YOUR GOAL:
Starting with the line that contains "through the villa’s" and stopping after the line that contains "the unobstructed views.", copy the entries below exactly. Include nothing else.

RECORD EXCERPTS:

━━━━━━━━━━━━━━━━

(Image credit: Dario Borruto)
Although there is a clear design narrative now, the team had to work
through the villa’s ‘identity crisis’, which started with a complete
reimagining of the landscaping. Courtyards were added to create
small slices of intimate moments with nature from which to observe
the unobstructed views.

━━━━━━━━━━━━━━━━

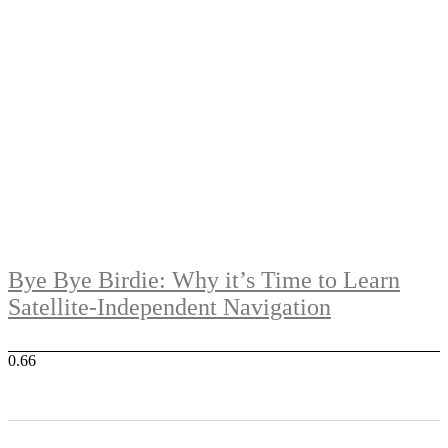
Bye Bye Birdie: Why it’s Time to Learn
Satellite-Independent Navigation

━━━━━━━━━━━━━━━━

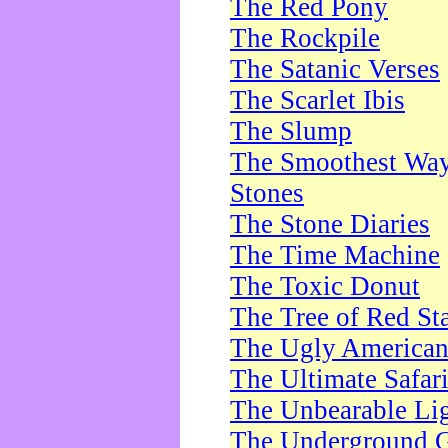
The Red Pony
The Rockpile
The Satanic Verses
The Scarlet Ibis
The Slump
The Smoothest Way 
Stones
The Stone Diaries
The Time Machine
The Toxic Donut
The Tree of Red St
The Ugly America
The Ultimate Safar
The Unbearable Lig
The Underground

━━━━━━━━━━━━━━━━

EXERCISE RESPONSE:
through the villa’s ‘identity crisis’, which started with a complete
reimagining of the landscaping. Courtyards were added to create
small slices of intimate moments with nature from which to observe
the unobstructed views.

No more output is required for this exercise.